Düşünmeye tarihi dönemlerden başlayacak olursak ilk değişen olgu, insanların ihtiyaçları ve yaşam standartlarıdır. Günümüzde var olan çoğu köklü devlet, zamanında yetenekli liderler tarafından yönetilmiş ve gerek savaşlarda gerekse dönemin sanat veya bilim seviyesine göre çok ileri işler yaparak ülkelerini ileriye taşımış ve imparatorluk haline getirmişlerdir. Bu güçlü devletlerin yanı sıra kendini gösterememiş, askeri veya bilim alanlarında ciddi anlamda geride kalmış kısaca kabile hayatı yaşamayı sürdüren devletler ise devamlı güçlü devletler tarafından ezilmişlerdir. Zaman geçtikçe ve insanların hak, eşitlik ve adalet olgusu geliştikçe, toplumlar bu ezme ve üstünlük gösterme olayına karşı çıkmaya başladı. Güçlü devletler ise sömürge olarak geçen faaliyetlerinin ismini manda ve himaye yaparak biraz da şartlarını hafifleterek uyguladıkları bencil ve gerici politikalarına devam etti. Biz zamanın güçlü devletlerini, kendilerini donatmaları ve gelişmiş olmaları sebebiyle tok olarak nitelendirirsek ve ezilen güçsüz ülkeleri de aç olarak varsayarsak Stefan Zweig’in ne anlatmak istediğine biraz açıklık getirebiliriz.

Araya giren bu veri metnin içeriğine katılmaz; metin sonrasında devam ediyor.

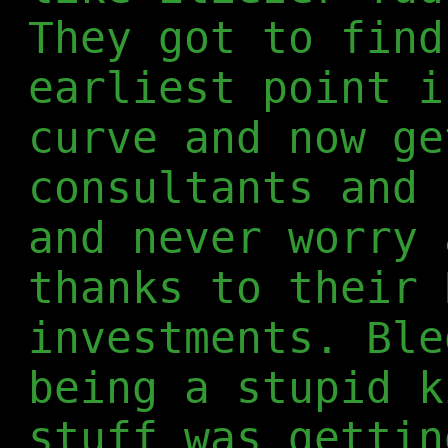
They got to find
earliest point i
curve and now ge
consultants and 
and never worry 
thanks to their 
investments. Ble
being a stupid k
stuff was gettin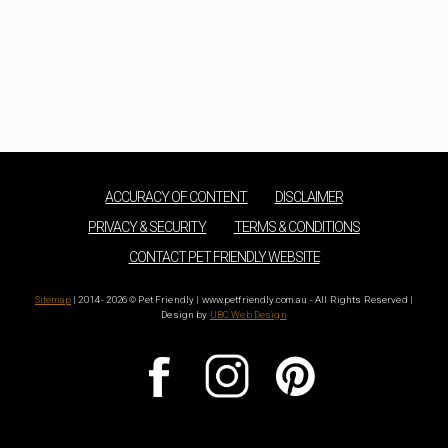
ACCURACY OF CONTENT
DISCLAIMER
PRIVACY & SECURITY
TERMS & CONDITIONS
CONTACT PET FRIENDLY WEBSITE
Sitemap
| 2014 - 2026 © Pet Friendly | www.petfriendly.com.au - All Rights Reserved |
Design by
UBC Web Design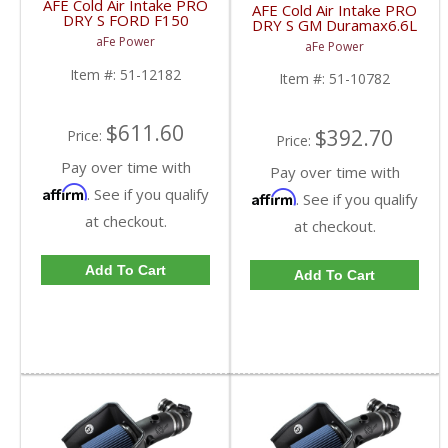
AFE Cold Air Intake PRO
AFE Cold Air Intake PRO
DRY S FORD F150
DRY S GM Duramax6.6L
Ecoboost 2011 51-
LB7 2001-2004 51-
aFe Power
aFe Power
12182
10782
Item #:
51-12182
Item #:
51-10782
$611.60
$392.70
Price:
Price:
Pay over time with
Pay over time with
Affirm
. See if you qualify
Affirm
. See if you qualify
at checkout.
at checkout.
Add To Cart
Add To Cart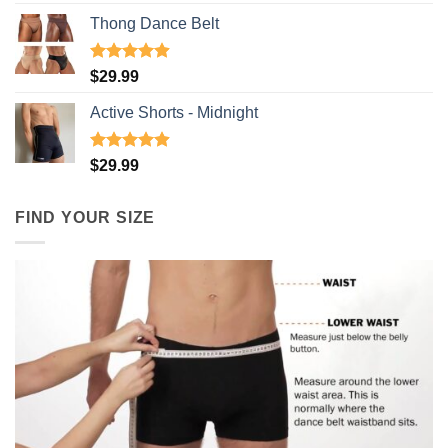
out of 5
Thong Dance Belt
Rated
4.91
$
29.99
out of 5
Active Shorts - Midnight
Rated
4.90
$
29.99
out of 5
FIND YOUR SIZE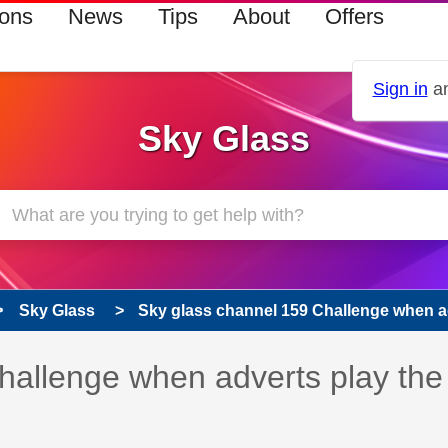
ions
News
Tips
About
Offers
Sign in
an
Sky Glass
Sky Glass
Sky glass channel 159 Challenge when adv
hallenge when adverts play the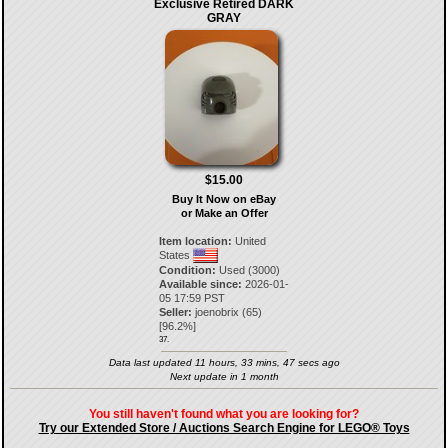
Exclusive Retired DARK
GRAY
$15.00
Buy It Now on eBay
or Make an Offer
Item location:
United
States
Condition:
Used (3000)
Available since:
2026-01-
05 17:59 PST
Seller:
joenobrix
(
65
)
[
96.2
%]
37.
Data last updated 11 hours, 33 mins, 47 secs ago
Next update in 1 month
You still haven't found what you are looking for?
Try our Extended Store / Auctions Search Engine for LEGO® Toys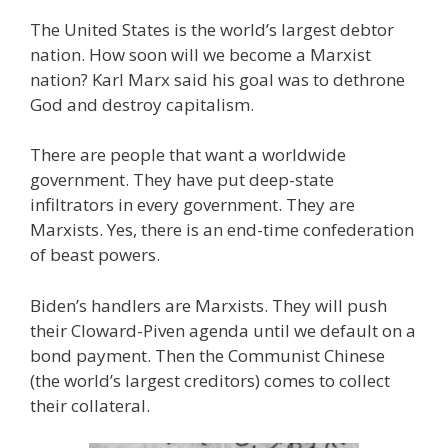
The United States is the world’s largest debtor
nation. How soon will we become a Marxist
nation? Karl Marx said his goal was to dethrone
God and destroy capitalism.
There are people that want a worldwide
government. They have put deep-state
infiltrators in every government. They are
Marxists. Yes, there is an end-time confederation
of beast powers.
Biden’s handlers are Marxists. They will push
their Cloward-Piven agenda until we default on a
bond payment. Then the Communist Chinese
(the world’s largest creditors) comes to collect
their collateral.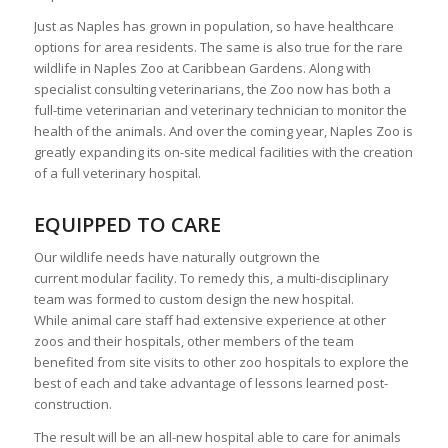
Just as Naples has grown in population, so have healthcare
options for area residents. The same is also true for the rare
wildlife in Naples Zoo at Caribbean Gardens. Along with
specialist consulting veterinarians, the Zoo now has both a
full-time veterinarian and veterinary technician to monitor the
health of the animals. And over the coming year, Naples Zoo is
greatly expanding its on-site medical facilities with the creation
of a full veterinary hospital.
EQUIPPED TO CARE
Our wildlife needs have naturally outgrown the
current modular facility. To remedy this, a multi-disciplinary
team was formed to custom design the new hospital.
While animal care staff had extensive experience at other
zoos and their hospitals, other members of the team
benefited from site visits to other zoo hospitals to explore the
best of each and take advantage of lessons learned post-
construction.
The result will be an all-new hospital able to care for animals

Öncelikle, çevresindeki tok devletlere göre aç kalmış bir devletin öncelikli sıkıntısı kalkınma ve bağımsız olmak bu sayede kendi vatandaşlarına hak tanıyarak halkın refahını arttırmaktır. Bağımsız olmak için de bu aç devlet bir süre sonra her şeyi yapmayı göze alabilir. Çünkü eğer bir toplumun veya en basitinden bir insanın elinden sahip olduğu her şeyi alırsanız o insanın veya toplumun kaybedecek bir şeyi kalmaz ve o kişi veya toplum her şeyi yapma potansiyeline sahip olur. Ne de olsa zaten bozuk olan bir şeyi daha da bozamazsınız. Öte yandan hiçbir açıdan güçlük çekmeyen ve oldukça ileri seviye olan devlet ise her zaman daha fazlasını ister veya her şeye sahipse artık gelişmek için uğraşmaz. Bu tok devleti insanlara uyarlarsak zengin insanları düşünebiliriz. Zengin insanların zaman zaman bu zenginlikten sıkıldıklarından bahsettiklerini görebilirsiniz. Belki de bu kadar çok aktivitede bulunmalarının sebebi de budur. Bazen de bu sıkıntılarını girdikleri yeni aksiyonlarla veya ihtiyaçları olmamasına rağmen sadece o adrenalin ve aksiyon için illegal işlerle uğraşabilirler. Bunun sebebi ise bazen çok fazla şeye sahip olursanız sadece her şeyi riske etmek istersiniz. Çünkü orada hiçbir işe yaramayan birikiminizin sizin için bir önemi kalmaz. Bu düşünce şekli elbette uygun ve doğru bir düşünce şekli değildir hatta benim gibi çoğu normal gelire sahip insan bu durumu anlayamazlar.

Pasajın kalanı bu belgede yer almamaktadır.